Tracking vacation spending intentions and underlying drivers

In order to prepare for recovery, tracking vacation spending intentions and underlying drivers is pivotal. For instance, current travel spending and future travel intentions reveal a lot about the recovery of leisure travel demand. This is why Deloitte has been conducting biweekly consumer surveys across more than 10 countries, including the Netherlands – not just in Travel & Hospitality, but in all segments of Consumer Business. We explore a mix of data sources, including consumer leisure travel spending intentions, credit card data, and traffic volume to travel websites. The most recent insights and findings from this Global State of the Consumer Tracker and InsightIQ business intelligence platform are shared below.

Health concerns

What we found, is that health concerns have been gradually subsiding since their early-April peak. If the recent reopening activities do not impact the downward trajectory of the virus, caution will most likely decrease even more and travel aspirations will increase. However, in some places, the virus seems to be growing stronger again. China, for instance, was ahead of the COVID-19 curve and has shown some of the lowest concerns about flying in the last few months, but signs of new outbreaks might lead to growing cautiousness again.

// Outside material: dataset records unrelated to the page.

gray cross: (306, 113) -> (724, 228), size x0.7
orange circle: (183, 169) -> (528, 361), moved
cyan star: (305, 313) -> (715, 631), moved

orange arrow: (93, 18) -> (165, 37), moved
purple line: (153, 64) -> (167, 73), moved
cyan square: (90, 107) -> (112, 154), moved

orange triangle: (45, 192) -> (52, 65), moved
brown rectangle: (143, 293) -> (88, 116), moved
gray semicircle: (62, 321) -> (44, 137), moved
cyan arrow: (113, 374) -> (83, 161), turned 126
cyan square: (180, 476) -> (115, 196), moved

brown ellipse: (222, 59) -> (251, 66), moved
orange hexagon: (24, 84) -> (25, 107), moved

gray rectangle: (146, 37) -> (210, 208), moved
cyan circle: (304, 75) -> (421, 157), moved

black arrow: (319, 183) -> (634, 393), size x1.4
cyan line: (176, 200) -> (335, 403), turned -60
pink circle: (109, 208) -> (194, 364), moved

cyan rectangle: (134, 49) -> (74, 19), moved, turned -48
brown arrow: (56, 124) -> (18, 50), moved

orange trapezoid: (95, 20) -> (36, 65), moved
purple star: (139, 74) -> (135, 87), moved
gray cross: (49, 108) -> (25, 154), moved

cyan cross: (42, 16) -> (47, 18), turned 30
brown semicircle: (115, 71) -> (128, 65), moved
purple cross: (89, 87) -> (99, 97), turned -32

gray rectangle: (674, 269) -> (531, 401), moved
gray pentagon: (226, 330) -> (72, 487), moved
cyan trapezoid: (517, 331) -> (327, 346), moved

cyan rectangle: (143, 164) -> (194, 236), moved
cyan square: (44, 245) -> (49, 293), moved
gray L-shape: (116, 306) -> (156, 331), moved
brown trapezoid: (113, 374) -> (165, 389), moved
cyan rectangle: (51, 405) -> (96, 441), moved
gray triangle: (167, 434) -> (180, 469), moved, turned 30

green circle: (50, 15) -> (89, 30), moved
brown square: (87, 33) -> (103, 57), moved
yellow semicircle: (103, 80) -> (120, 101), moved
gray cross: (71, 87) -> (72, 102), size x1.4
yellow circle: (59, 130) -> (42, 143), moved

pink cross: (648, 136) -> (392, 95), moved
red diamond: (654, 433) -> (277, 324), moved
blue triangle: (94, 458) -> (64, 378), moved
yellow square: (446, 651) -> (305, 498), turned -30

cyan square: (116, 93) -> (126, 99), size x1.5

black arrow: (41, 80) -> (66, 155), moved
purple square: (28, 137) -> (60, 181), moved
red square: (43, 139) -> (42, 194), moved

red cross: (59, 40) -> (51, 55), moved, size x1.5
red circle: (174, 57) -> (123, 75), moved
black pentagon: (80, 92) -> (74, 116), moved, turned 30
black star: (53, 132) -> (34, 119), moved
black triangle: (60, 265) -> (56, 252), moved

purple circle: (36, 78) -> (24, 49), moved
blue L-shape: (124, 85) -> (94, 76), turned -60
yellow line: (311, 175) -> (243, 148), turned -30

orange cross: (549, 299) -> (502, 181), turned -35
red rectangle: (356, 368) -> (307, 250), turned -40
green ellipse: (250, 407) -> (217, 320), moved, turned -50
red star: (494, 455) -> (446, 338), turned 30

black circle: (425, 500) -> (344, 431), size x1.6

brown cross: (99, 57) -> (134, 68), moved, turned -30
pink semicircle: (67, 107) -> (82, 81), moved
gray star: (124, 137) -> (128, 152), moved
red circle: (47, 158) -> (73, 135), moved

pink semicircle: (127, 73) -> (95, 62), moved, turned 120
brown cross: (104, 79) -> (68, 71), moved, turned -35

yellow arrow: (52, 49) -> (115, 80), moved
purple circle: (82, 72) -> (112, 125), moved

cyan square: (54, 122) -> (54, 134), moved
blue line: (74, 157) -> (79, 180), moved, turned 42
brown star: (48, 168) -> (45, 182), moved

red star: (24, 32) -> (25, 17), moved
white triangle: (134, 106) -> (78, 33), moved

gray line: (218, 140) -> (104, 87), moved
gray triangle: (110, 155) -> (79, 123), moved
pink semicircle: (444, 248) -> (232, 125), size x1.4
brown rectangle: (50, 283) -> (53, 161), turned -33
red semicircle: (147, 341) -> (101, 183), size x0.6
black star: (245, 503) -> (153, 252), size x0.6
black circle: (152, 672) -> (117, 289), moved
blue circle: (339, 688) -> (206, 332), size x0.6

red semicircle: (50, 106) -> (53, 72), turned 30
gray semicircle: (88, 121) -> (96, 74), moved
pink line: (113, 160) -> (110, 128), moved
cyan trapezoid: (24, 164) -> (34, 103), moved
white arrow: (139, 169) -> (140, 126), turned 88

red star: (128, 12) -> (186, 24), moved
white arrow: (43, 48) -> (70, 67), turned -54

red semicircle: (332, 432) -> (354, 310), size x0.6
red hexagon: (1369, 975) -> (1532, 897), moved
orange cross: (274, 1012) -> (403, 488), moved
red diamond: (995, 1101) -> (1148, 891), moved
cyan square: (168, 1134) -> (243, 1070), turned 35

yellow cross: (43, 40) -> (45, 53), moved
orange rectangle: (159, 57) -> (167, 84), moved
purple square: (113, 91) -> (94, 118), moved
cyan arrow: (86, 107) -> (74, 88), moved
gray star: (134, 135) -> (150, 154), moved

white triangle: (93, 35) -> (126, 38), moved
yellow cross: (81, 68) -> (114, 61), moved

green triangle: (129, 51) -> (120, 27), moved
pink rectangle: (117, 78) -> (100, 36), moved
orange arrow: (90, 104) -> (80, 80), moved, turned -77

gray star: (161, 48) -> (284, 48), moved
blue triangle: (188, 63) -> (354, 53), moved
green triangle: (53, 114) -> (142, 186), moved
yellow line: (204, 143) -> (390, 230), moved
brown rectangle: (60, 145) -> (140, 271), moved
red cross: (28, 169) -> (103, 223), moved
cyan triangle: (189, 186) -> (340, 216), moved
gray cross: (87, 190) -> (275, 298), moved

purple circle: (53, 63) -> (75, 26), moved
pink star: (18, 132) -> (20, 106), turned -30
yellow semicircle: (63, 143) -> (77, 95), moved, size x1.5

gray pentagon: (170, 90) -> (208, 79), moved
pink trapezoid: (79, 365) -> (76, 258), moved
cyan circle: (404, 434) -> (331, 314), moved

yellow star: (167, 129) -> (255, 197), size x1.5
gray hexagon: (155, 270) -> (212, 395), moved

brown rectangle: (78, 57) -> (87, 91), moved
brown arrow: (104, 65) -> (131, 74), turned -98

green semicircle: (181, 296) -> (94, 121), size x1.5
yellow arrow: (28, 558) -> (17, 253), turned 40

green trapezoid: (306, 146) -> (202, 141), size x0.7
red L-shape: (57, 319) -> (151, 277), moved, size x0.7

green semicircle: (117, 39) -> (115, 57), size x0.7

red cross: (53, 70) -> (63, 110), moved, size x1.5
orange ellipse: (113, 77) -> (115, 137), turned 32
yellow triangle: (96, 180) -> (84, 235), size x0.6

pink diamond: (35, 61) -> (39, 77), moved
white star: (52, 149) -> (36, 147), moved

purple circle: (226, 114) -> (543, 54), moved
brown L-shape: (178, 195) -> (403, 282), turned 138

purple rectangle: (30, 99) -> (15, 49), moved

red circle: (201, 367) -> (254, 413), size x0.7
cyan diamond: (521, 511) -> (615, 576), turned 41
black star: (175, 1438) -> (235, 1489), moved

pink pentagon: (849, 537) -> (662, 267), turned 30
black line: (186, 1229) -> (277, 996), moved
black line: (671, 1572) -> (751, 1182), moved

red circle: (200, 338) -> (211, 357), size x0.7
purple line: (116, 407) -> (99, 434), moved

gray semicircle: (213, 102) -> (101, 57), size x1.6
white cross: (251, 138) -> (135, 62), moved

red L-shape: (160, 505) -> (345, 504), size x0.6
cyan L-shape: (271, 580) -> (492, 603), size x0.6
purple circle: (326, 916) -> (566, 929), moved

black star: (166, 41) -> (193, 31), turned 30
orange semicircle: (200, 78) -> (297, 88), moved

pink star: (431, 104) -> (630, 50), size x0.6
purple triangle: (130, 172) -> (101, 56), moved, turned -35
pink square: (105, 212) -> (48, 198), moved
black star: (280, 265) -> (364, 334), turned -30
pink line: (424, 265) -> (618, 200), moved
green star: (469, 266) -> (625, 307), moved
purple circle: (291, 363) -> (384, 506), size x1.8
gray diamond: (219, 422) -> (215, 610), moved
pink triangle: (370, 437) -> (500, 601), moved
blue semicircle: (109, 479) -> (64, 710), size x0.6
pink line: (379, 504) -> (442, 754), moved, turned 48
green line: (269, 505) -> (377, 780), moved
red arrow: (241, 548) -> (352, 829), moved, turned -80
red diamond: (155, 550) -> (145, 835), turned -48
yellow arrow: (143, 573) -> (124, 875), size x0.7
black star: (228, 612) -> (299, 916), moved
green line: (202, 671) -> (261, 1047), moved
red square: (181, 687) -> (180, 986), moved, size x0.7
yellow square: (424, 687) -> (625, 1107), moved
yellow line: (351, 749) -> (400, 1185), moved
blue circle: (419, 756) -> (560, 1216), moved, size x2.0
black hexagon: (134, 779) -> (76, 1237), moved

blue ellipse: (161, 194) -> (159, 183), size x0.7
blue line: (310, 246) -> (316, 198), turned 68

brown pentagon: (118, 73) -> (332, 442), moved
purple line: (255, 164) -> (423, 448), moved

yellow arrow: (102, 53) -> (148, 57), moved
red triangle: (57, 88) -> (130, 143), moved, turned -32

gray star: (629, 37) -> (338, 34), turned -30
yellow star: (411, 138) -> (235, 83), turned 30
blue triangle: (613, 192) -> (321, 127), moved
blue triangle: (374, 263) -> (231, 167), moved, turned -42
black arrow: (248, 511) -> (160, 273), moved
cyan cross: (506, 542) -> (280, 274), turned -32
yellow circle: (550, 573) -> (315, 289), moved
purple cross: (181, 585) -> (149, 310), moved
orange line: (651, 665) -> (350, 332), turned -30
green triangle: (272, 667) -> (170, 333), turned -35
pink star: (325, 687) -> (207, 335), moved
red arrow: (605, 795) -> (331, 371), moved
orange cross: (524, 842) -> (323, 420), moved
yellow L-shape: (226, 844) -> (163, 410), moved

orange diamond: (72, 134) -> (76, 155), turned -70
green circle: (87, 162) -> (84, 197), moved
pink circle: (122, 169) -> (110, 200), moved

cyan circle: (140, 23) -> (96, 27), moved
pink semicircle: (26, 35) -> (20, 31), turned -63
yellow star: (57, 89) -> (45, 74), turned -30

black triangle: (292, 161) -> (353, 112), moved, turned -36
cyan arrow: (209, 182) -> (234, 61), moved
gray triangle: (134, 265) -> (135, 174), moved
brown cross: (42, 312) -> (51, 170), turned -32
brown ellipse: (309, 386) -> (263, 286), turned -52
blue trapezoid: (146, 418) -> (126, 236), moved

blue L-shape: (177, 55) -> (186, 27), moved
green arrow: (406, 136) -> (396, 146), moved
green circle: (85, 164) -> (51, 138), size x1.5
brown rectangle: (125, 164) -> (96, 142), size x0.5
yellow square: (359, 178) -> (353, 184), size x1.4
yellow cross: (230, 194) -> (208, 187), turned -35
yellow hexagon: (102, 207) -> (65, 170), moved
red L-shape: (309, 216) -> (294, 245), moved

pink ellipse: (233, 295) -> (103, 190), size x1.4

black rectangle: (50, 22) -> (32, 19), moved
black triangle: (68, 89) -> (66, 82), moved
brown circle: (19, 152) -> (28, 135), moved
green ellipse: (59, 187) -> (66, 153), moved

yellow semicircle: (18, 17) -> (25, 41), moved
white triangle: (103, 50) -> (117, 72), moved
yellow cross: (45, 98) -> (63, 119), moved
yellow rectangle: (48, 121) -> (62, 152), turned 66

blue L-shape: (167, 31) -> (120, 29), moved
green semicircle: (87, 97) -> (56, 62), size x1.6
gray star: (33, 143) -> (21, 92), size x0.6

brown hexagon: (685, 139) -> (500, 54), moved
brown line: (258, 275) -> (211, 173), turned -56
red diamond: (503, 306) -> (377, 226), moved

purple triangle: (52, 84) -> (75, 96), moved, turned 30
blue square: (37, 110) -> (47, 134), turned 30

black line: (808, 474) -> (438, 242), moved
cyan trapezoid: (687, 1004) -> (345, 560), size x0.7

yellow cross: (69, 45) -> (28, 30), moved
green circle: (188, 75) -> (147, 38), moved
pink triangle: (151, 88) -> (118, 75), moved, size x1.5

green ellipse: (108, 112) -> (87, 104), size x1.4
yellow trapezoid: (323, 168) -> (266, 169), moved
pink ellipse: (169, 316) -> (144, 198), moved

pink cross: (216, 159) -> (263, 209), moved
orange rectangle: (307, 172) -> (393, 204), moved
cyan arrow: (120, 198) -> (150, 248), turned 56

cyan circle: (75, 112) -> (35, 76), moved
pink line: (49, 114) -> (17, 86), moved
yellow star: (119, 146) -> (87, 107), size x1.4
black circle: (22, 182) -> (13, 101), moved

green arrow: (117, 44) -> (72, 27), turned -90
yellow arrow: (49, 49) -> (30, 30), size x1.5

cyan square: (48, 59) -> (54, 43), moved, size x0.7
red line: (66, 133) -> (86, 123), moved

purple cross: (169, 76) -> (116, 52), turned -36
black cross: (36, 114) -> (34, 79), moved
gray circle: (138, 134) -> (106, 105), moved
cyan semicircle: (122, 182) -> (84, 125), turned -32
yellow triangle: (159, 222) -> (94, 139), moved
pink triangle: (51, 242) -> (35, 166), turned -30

Three signals that suggest that leisure travel demand has bottomed

Looking at data from Dutch consumers, net spending intention in the field of travel has decreased with 40%, which is by far the largest decrease in the entire Consumer Business industry. However, the sources that we used also offer reasons to be optimistic. Firstly, consumers with summer travel plans have been growing in number since mid-May. Consumer travel sentiment is certainly improving – with a 28% rise in ‘feel safe flying right now’, and a 37% increase in ‘feel safe staying in a hotel right now’. Secondly, travel spending sees a slight uptick. Credit card data suggest the humble beginnings of a recovery, especially for hotels, airlines, and car rental. And lastly, consumers are visiting travel websites again and are using travel metasearch engines: there is a 24% rise in active searching for travel deals.

Room for optimism

So while the road ahead is uncertain, early growth signals do create some room for optimism. In the long run, many of the fundamentals behind that optimism, such as global middle-class formation and strong demand for travel experiences, will further encourage recovery. Travel providers can prosper if they are able to respond to the health and financial uncertainty ahead.